Partial Network Partitioning

submited by

Style Pass

2021-06-14 03:00:09

While conducting a comprehensive study of network failures in 25 modern systems, we identified partial network partitioning, an unusual network fault that causes catastrophic failures.

Partial network partitioning is a network fault that disrupts communication among some but not all nodes in a cluster. The figure shows how a partial network partition divides a cluster into three groups of nodes so that two groups (Group 1 and Group 2) are disconnected, but Group 3 can communicate with Groups 1 and 2.

We were curious to understand how these faults impact systems. Is the community aware of this fault? Are there established fault-tolerance techniques?

To answer these questions, we conducted a comprehensive study of system failures caused by partial network partitions. We analyzed 51 reports of failure caused by a partial network partitioning fault in 12 modern systems. We found that this fault leads to catastrophic failure such as data loss and complete system shutdown, that these failures are easy to manifest once a partial partition occurs, and that the majority of failures are due to design flaws. Finally, we found that all failures are reproducible using only 5 nodes.

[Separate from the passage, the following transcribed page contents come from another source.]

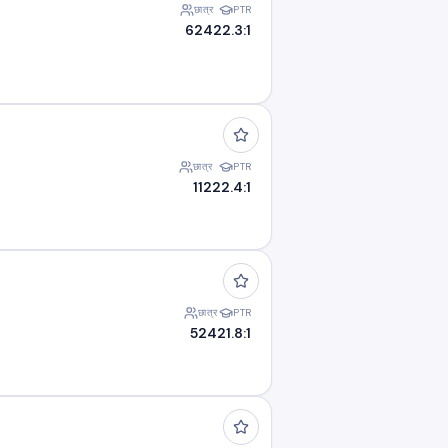
छात्र
PTR
624
22.3:1
छात्र
PTR
112
22.4:1
छात्र
PTR
524
21.8:1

While we did not find any discussions of this fault in the literature, we found eight popular systems (VoltDB, MapReduce, HBase, MongoDB, Elasticsearch, Mesos, LogCabin, and RabbitMQ) that implemented fault-tolerance techniques specifically to tolerate partial partitioning faults. We dissected the design of these eight popular systems and identified four principled approaches for tolerating partial partitions. Unfortunately, our analysis shows that implemented fault-tolerance techniques are inadequate for modern systems; they either patch a particular mechanism, or they may lead to a complete cluster shutdown, even when alternative network paths exist.